--- SOURCE DATA Enclosed Below ---
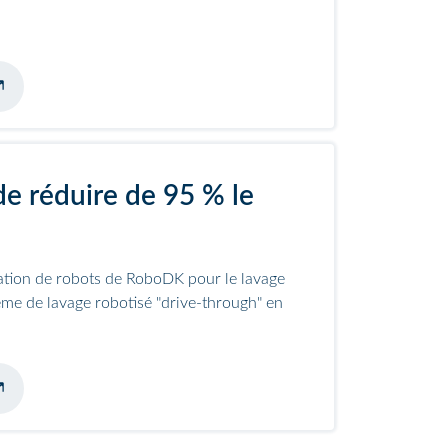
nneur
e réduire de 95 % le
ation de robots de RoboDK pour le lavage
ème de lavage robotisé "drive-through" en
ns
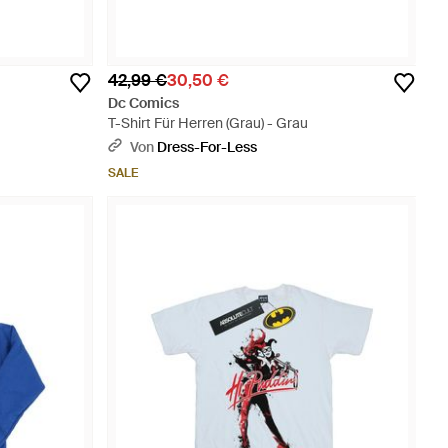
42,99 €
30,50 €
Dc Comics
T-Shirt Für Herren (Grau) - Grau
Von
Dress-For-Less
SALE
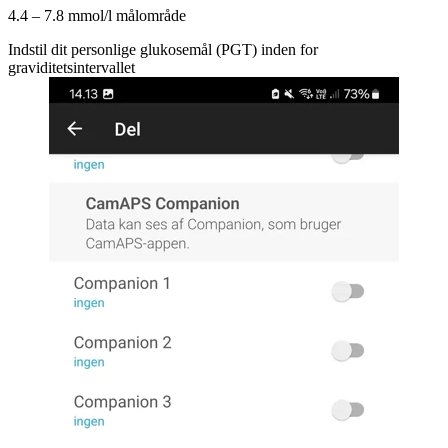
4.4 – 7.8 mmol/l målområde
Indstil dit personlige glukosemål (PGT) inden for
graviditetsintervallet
--- End of Enclosed SOURCE DATA ---
**WORK INSTRUCTION**
The required answer is each line of the entries containing the string "lavage".

**RESULT FOR THIS EXERCISE**
ation de robots de RoboDK pour le lavage
ème de lavage robotisé "drive-through" en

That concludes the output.